Entre as entidades incluídas na lista de Washington está o Departamento de Segurança Pública de Xinjiang, junto com outras 19 agências governamentais menores.

Além disso, oito empresas foram afetadas, como a Hikvision, uma das maiores fabricantes de equipamentos de vigilância do mundo, e as companhias de inteligência artificial Megvil Technology e SenseTime. Todas estão proibidas de importar produtos americanos.

Recentemente, os Estados Unidos vêm reforçando a retórica contra as políticas chinesas em Xinjiang. Grupos de ativistas denunciam que Pequim deteve em torno de um milhão de uigures e membros de outras minorias muçulmanas em campos de reeducação, ações que o governo americano acusa de serem semelhantes às adotadas pelo regime nazista.

Durante a Assembleia Geral da ONU em setembro, o Departamento de Estado organizou um evento sobre o drama dos uigures.
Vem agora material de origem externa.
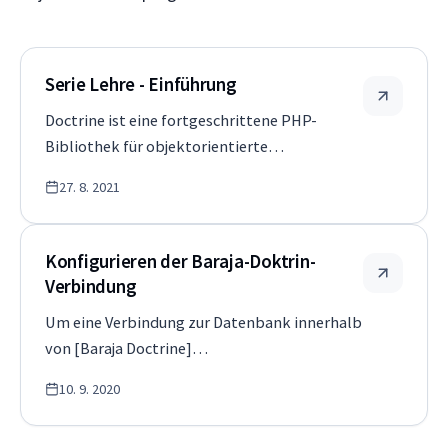
Serie Lehre - Einführung
Doctrine ist eine fortgeschrittene PHP-
Bibliothek für objektorientierte
Datenbankarbeit. Der Hauptzweck und das
27. 8. 2021
Ziel von Doctrine ist es, das
Datenbankschema mit Hilfe von
Datenentitäten zu beschreiben und die Daten
Konfigurieren der Baraja-Doktrin-
vollständig objektorientiert zu ma…
Verbindung
Um eine Verbindung zur Datenbank innerhalb
von [Baraja Doctrine]
(https://github.com/baraja-core/doctrine)
10. 9. 2020
herzustellen, müssen Sie die Neon-
Konfigurationsdatei verwenden, die ein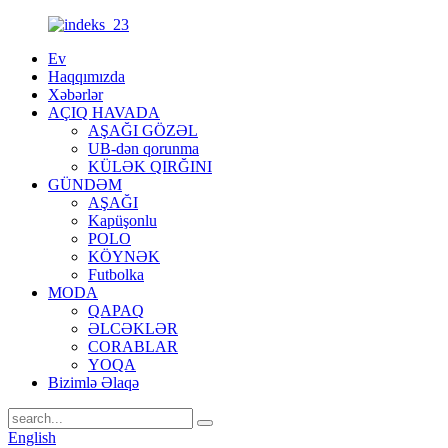
Ev
Haqqımızda
Xəbərlər
AÇIQ HAVADA
AŞAĞI GÖZƏL
UB-dən qorunma
KÜLƏK QIRĞINI
GÜNDƏM
AŞAĞI
Kapüşonlu
POLO
KÖYNƏK
Futbolka
MODA
QAPAQ
ƏLCƏKLƏR
CORABLAR
YOQA
Bizimlə Əlaqə
English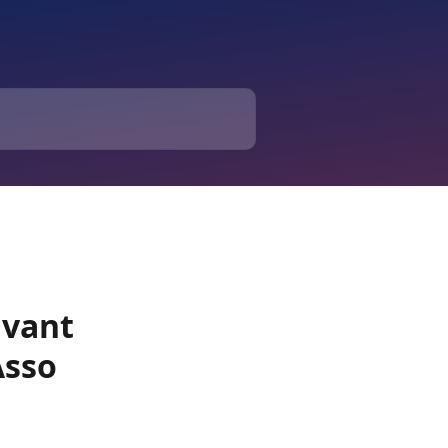
avant
Asso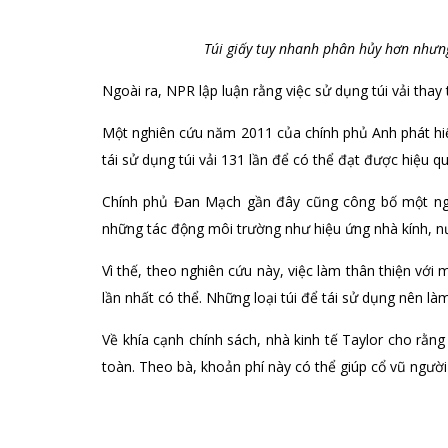
Túi giấy tuy nhanh phân hủy hơn nhưng 
Ngoài ra, NPR lập luận rằng việc sử dụng túi vải thay 
Một nghiên cứu năm 2011 của chính phủ Anh phát hiệ
tái sử dụng túi vải 131 lần để có thể đạt được hiệu qu
Chính phủ Đan Mạch gần đây cũng công bố một nghiê
những tác động môi trường như hiệu ứng nhà kính, nư
Vì thế, theo nghiên cứu này, việc làm thân thiện với 
lần nhất có thể. Những loại túi để tái sử dụng nên l
Về khía cạnh chính sách, nhà kinh tế Taylor cho rằng
toàn. Theo bà, khoản phí này có thể giúp cổ vũ người d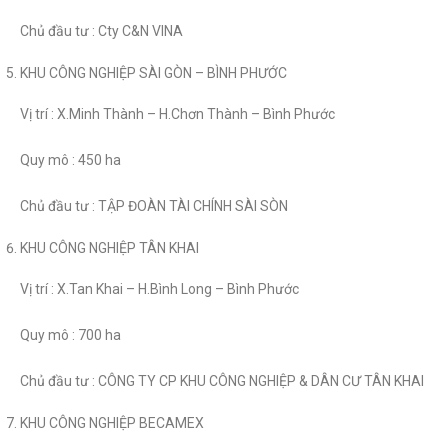
Chủ đầu tư : Cty C&N VINA
KHU CÔNG NGHIỆP SÀI GÒN – BÌNH PHƯỚC
Vị trí : X.Minh Thành – H.Chơn Thành – Bình Phước
Quy mô : 450 ha
Chủ đầu tư : TẬP ĐOÀN TÀI CHÍNH SÀI SÒN
KHU CÔNG NGHIỆP TÂN KHAI
Vị trí : X.Tan Khai – H.Bình Long – Bình Phước
Quy mô : 700 ha
Chủ đầu tư : CÔNG TY CP KHU CÔNG NGHIỆP & DÂN CƯ TÂN KHAI
KHU CÔNG NGHIỆP BECAMEX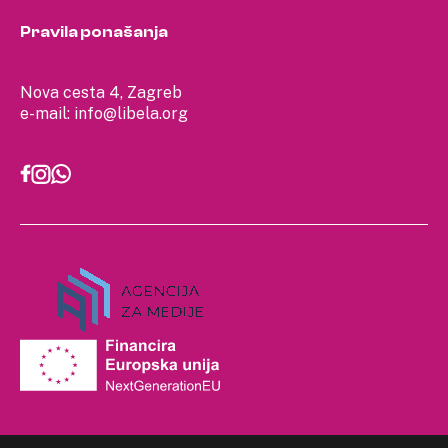
Pravila ponašanja
Nova cesta 4, Zagreb
e-mail:
info@libela.org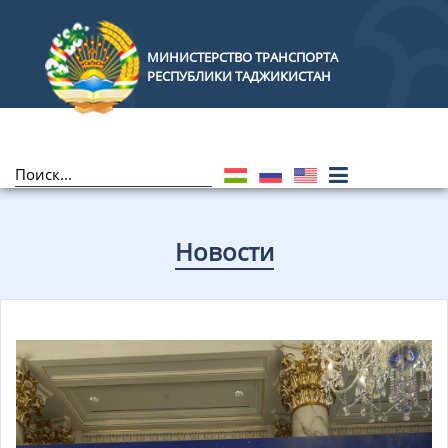
МИНИСТЕРСТВО ТРАНСПОРТА
РЕСПУБЛИКИ ТАДЖИКИСТАН
Новости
Na ocasião, o diplomata John Sullivan, vice-secretário de Estado, denunciou o que chamou de “terrível campanha de repressão da China”.

“Em Xinjiang, o governo chinês impede os muçulmanos de rezarem e de lerem o Alcorão, e já destruiu ou desfigurou um grande número de mesquitas”, disse Sullivan, acusando Pequim de bloquear o “direito inalienável de liberdade religiosa” dessas pessoas.

Nesta terca-feira, o Ministério do Exterior chinês criticou a medida do Departamento de Comércio dos EUA, dizendo que as acusações contra o país são infundadas. “Essa atitude viola as normas básicas das relações internacionais, interfere em assuntos internos da China e prejudica os interesses das partes chinesas. A China expressa forte insatisfação e se opõe resolutamente a isso”, disse o órgão em nota.

Até recentemente, a China negava a existência dos campos de reeducação. Mais tarde, acabou se referindo a esses locais como “escolas de treinamento vocacional”, justificando que são necessárias para controlar o terrorismo.

A inclusão das entidades na “lista negra” ocorre em um momento de tensões elevadas entre Washington e Pequim, com os dois países envolvidos em disputas no comércio internacional. As duas maiores economias do mundo vêm realizando aumentos mútuos nas tarifas de exportação que afetam bilhões de dólares no comércio bilateral.

Nesta segunda-feira, a Casa Branca anunciou que as conversas entre os dois países serão retomadas a partir da próxima quinta-feira, com uma reunião entre o enviado de Comércio da China, Liu He, o representante de Comércio dos EUA, Robert Lighthizer, e o secretário do Tesouro americano, Steven Mnuchin.